■ Exercise inputs:
══════

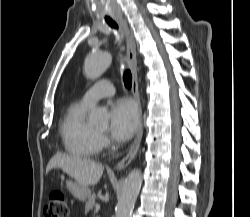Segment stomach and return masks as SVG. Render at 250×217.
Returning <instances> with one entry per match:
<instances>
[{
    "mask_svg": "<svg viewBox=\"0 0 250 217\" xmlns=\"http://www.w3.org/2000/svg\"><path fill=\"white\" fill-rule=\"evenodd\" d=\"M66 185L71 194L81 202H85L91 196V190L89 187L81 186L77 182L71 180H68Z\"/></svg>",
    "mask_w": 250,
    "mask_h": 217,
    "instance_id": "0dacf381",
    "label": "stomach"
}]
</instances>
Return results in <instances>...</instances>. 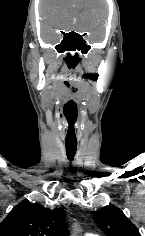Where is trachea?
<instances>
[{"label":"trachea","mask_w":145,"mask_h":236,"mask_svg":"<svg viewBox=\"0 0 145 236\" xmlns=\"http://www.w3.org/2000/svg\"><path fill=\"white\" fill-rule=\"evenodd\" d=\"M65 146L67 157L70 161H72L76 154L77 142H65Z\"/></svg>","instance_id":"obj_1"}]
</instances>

══════

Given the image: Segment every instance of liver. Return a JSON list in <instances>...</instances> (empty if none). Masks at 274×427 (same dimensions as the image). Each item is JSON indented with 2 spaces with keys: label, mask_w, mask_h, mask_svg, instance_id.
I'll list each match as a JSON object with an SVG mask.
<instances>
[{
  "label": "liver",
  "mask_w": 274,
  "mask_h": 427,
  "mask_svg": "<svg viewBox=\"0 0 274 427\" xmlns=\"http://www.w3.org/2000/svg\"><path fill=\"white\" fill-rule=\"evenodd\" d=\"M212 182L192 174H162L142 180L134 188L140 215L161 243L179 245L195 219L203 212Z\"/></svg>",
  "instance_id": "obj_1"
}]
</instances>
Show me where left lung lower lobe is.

══════

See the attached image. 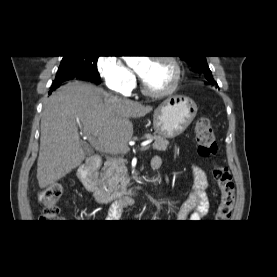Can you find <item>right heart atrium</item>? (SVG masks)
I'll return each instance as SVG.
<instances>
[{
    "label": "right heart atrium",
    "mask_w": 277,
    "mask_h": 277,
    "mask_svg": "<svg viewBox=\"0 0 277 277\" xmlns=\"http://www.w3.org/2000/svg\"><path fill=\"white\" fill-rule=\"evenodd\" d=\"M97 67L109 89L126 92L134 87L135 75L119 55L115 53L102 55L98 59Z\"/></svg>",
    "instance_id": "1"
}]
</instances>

══════

■ What you should do:
Would you print exactly and only the lines of the material above that run from the line with "Given the image: Segment" through the line with "Show me where left lung lower lobe is.", both included?

■ Output of the exercise:
Given the image: Segment every instance of liver. Return a JSON list in <instances>...</instances> (empty if none). Masks at 274×427 (same dimensions as the image). Each item is JSON indented with 2 spaces with keys: label, mask_w, mask_h, mask_svg, instance_id.
I'll list each match as a JSON object with an SVG mask.
<instances>
[{
  "label": "liver",
  "mask_w": 274,
  "mask_h": 427,
  "mask_svg": "<svg viewBox=\"0 0 274 427\" xmlns=\"http://www.w3.org/2000/svg\"><path fill=\"white\" fill-rule=\"evenodd\" d=\"M212 182L192 174H162L142 180L134 188L140 215L161 243L179 245L195 219L203 212Z\"/></svg>",
  "instance_id": "obj_1"
}]
</instances>
Show me where left lung lower lobe is.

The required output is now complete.